立憲民主党

世田谷区議会議員 中村コータロー 「これ以上、区民を欺く政治はいらない。」

アーカイブ情報

予算審議を終えて② 2013-03-27 08:52

続いて、みんなの党行革110番の組み替え動議について。

内容は、区立小学校5年生で実施されている川場移動教室は当該地が高い放射線が検知された場所であることから、別の場所で実施すべきであるとの従来の主張に基づいてその予算を一旦予備費に組み込むべき、というものです。
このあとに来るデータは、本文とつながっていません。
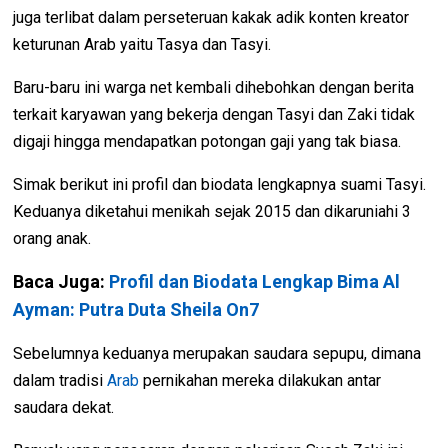
juga terlibat dalam perseteruan kakak adik konten kreator
keturunan Arab yaitu Tasya dan Tasyi.
Baru-baru ini warga net kembali dihebohkan dengan berita
terkait karyawan yang bekerja dengan Tasyi dan Zaki tidak
digaji hingga mendapatkan potongan gaji yang tak biasa.
Simak berikut ini profil dan biodata lengkapnya suami Tasyi.
Keduanya diketahui menikah sejak 2015 dan dikaruniahi 3
orang anak.
Baca Juga:
Profil dan Biodata Lengkap Bima Al
Ayman: Putra Duta Sheila On7
Sebelumnya keduanya merupakan saudara sepupu, dimana
dalam tradisi
Arab
pernikahan mereka dilakukan antar
saudara dekat.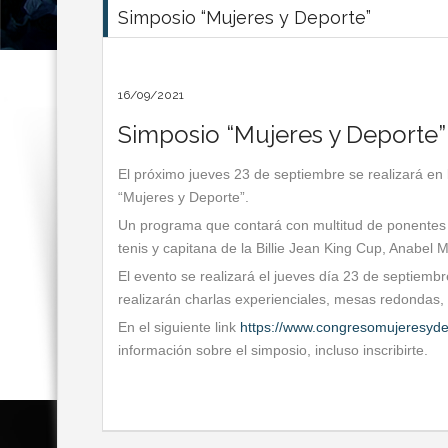
Simposio “Mujeres y Deporte”
16/09/2021
Simposio “Mujeres y Deporte”
El próximo jueves 23 de septiembre se realizará en l
“Mujeres y Deporte”.
Un programa que contará con multitud de ponentes d
tenis y capitana de la Billie Jean King Cup, Anabel 
El evento se realizará el jueves día 23 de septiembr
realizarán charlas experienciales, mesas redondas,
En el siguiente link
https://www.congresomujeresyde
información sobre el simposio, incluso inscribirte.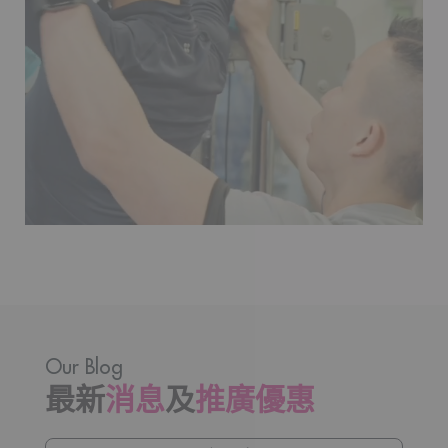
Our Blog
最新
消息
及
推廣優惠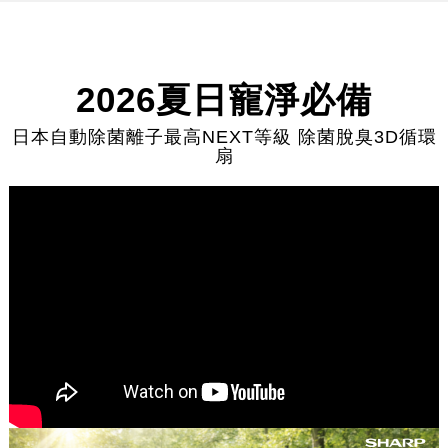
2026夏日寵淨必備
日本自動除菌離子最高NEXT等級 除菌脫臭3D循環
扇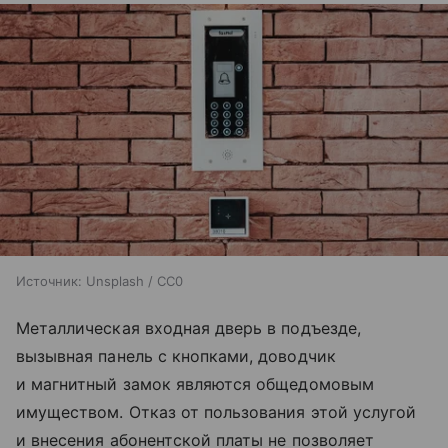
Источник:
Unsplash / CC0
Металлическая входная дверь в подъезде,
вызывная панель с кнопками, доводчик
и магнитный замок являются общедомовым
имуществом. Отказ от пользования этой услугой
и внесения абонентской платы не позволяет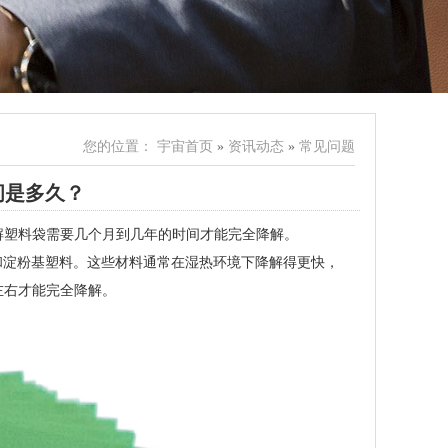
您的位置：
宇宙首页
»
资讯动态
»
常见问题
间是多久？
解塑料袋需要几个月到几年的时间才能完全降解。
）和淀粉基塑料。这些材料通常在湿热环境下降解得更快，
左右才能完全降解。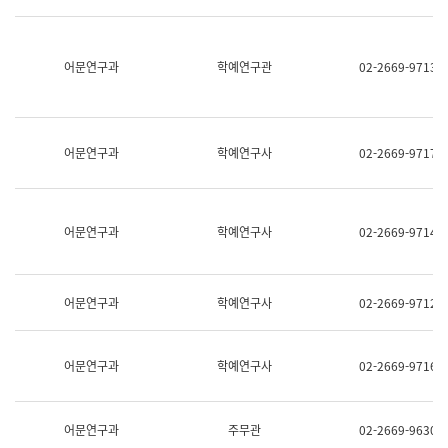
명,
교
직
육
위/
연
직
어문연구과
학예연구관
02-2669-9713
수
급,
과
전
어
화,
문
담
연
당
구
어문연구과
학예연구사
02-2669-9717
업
실
무)
어
문
연
어문연구과
학예연구사
02-2669-9714
구
과
어
문
어문연구과
학예연구사
02-2669-9712
연
구
과
(사
어문연구과
학예연구사
02-2669-9716
전
팀)
언
어
어문연구과
주무관
02-2669-9630
정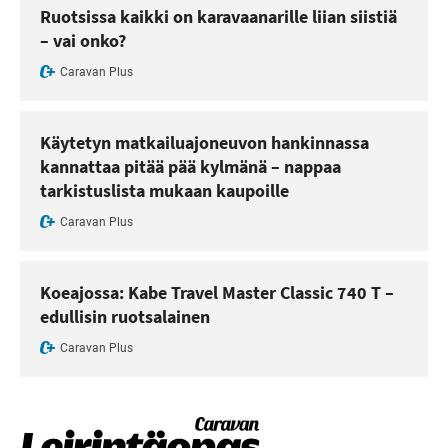
Ruotsissa kaikki on karavaanarille liian siistiä
– vai onko?
Caravan Plus
Käytetyn matkailuajoneuvon hankinnassa
kannattaa pitää pää kylmänä – nappaa
tarkistuslista mukaan kaupoille
Caravan Plus
Koeajossa: Kabe Travel Master Classic 740 T –
edullisin ruotsalainen
Caravan Plus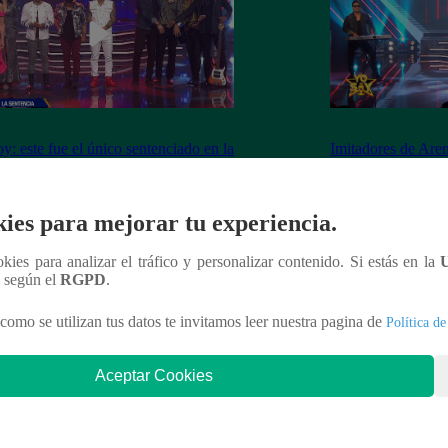
y: este fue el único sentenciado en la
Imitadores de Are
de este viernes
fiesta al cantar “M
ies para mejorar tu experiencia.
ookies para analizar el tráfico y personalizar contenido. Si estás en la
nteresar
n según el
RGPD
.
como se utilizan tus datos te invitamos leer nuestra pagina de
Política de
Aceptar Cookies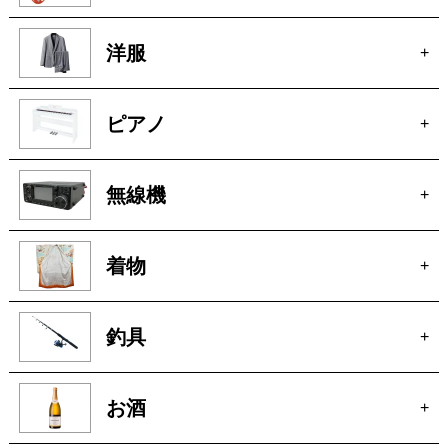
楽器
+
洋服
+
ピアノ
+
無線機
+
着物
+
釣具
+
お酒
+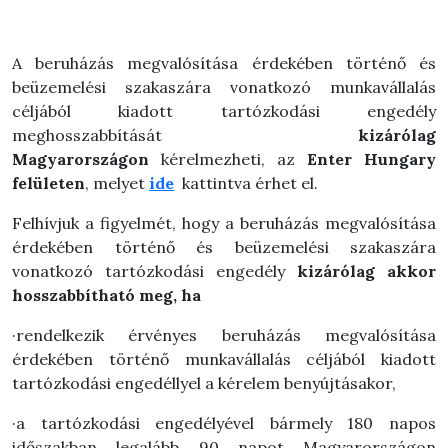
A beruházás megvalósítása érdekében történő és
beüzemelési szakaszára vonatkozó munkavállalás
céljából kiadott tartózkodási engedély
meghosszabbítását
kizárólag
Magyarországon
kérelmezheti, az
Enter Hungary
felületen
, melyet
ide
kattintva érhet el.
Felhívjuk a figyelmét, hogy a beruházás megvalósítása
érdekében történő és beüzemelési szakaszára
vonatkozó tartózkodási engedély
kizárólag akkor
hosszabbítható meg, ha
·rendelkezik érvényes beruházás megvalósítása
érdekében történő munkavállalás céljából kiadott
tartózkodási engedéllyel a kérelem benyújtásakor,
·a tartózkodási engedélyével bármely 180 napos
időszakban legalább 90 napot Magyarországon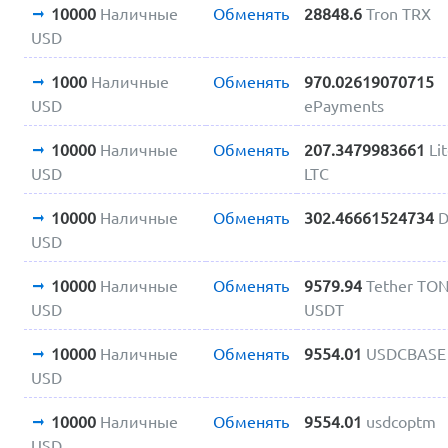
10000
Наличные
Обменять
28848.6
Tron TRX
USD
1000
Наличные
Обменять
970.02619070715
USD
ePayments
10000
Наличные
Обменять
207.3479983661
Li
USD
LTC
10000
Наличные
Обменять
302.46661524734
D
USD
10000
Наличные
Обменять
9579.94
Tether TO
USD
USDT
10000
Наличные
Обменять
9554.01
USDCBASE
USD
10000
Наличные
Обменять
9554.01
usdcoptm
USD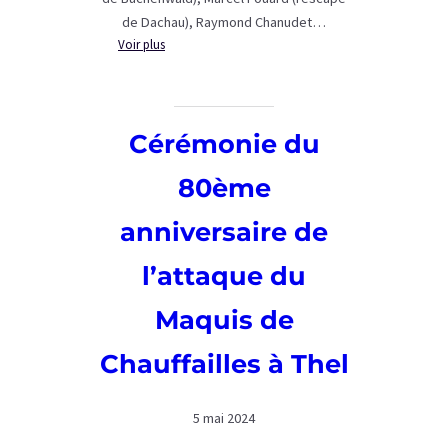
de Dachau), Raymond Chanudet…
:
Voir plus
Cérémonies
du
81ème
anniversaire
Cérémonie du
de
l’attaque
80ème
du
Maquis
anniversaire de
de
Chauffailles
l’attaque du
à
Thel
Maquis de
Chauffailles à Thel
5 mai 2024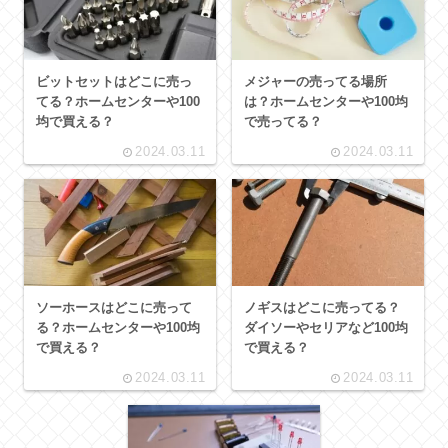
ビットセットはどこに売っ
メジャーの売ってる場所
てる？ホームセンターや100
は？ホームセンターや100均
均で買える？
で売ってる？
2024.03.11
2024.03.11
ソーホースはどこに売って
ノギスはどこに売ってる？
る？ホームセンターや100均
ダイソーやセリアなど100均
で買える？
で買える？
2024.03.11
2024.03.11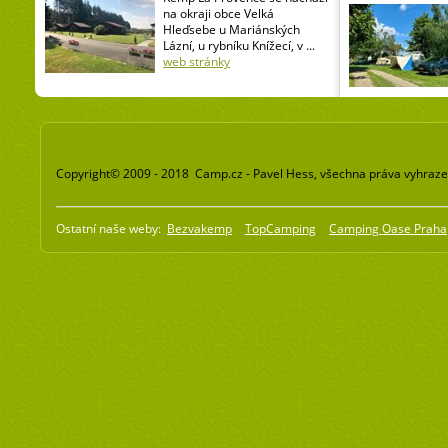
na okraji obce Velká
Hleďsebe u Mariánských
Lázní, u rybníku Knížecí, v ...
web stránky
Copyright© 2009 - 2018 Camp.cz - Pavel Hess, všechna práva vyhraz
Ostatní naše weby:
Bezvakemp
TopCamping
Camping Oase Praha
移動教室自体は安全な場所で行うべき大事な行事であるから予算削減とするわけでなく、予備費に移して柔軟性を持たせ、安全な場所の決定がされ次第に教育委員会予算に戻して実施するための処置、との主張でした。

この移動教室問題は3.11以降、とてもHOTに区議会で取り上げられてきた話題です。

当初はほぼ強制(参加しなければ欠席扱い)だったものが、子どもを送り出すのは危険だという保護者の皆さんの声が大きくなる中で、不参加でも欠席扱いはしないという行政判断が下され、結果としてある小学校では4割もの児童が参加をしなかったという経緯もあり、保護者・児童の不安がまだまだ大きいことが表面化しました。

一方で行政側は欠席扱いにはしないとの判断はしたものの、その行先を変更するということには頑なに抵抗を続けているのが現状です。

我々会派としてはこの問題に対してこれまで、小学校6年間を通して非常に重要な行事であるがゆえに全員が安心して参加をし、いい経験をすることが出来るような場所へと変えるべき、との主張をして来ました。

さらに、今の区長にはそんな考えはないでしょうが、行先となっている群馬県川場村は良くも悪くも世田谷区とは合併話も持ち上がったほどの友好関係以上の親戚関係。

副村長は区の天下りポストになっており、世田谷区から区民健康村(川場村にある施設)や移動教室といった世田谷区民の訪問で村の財政に多くの影響が生じているのも周知の事実。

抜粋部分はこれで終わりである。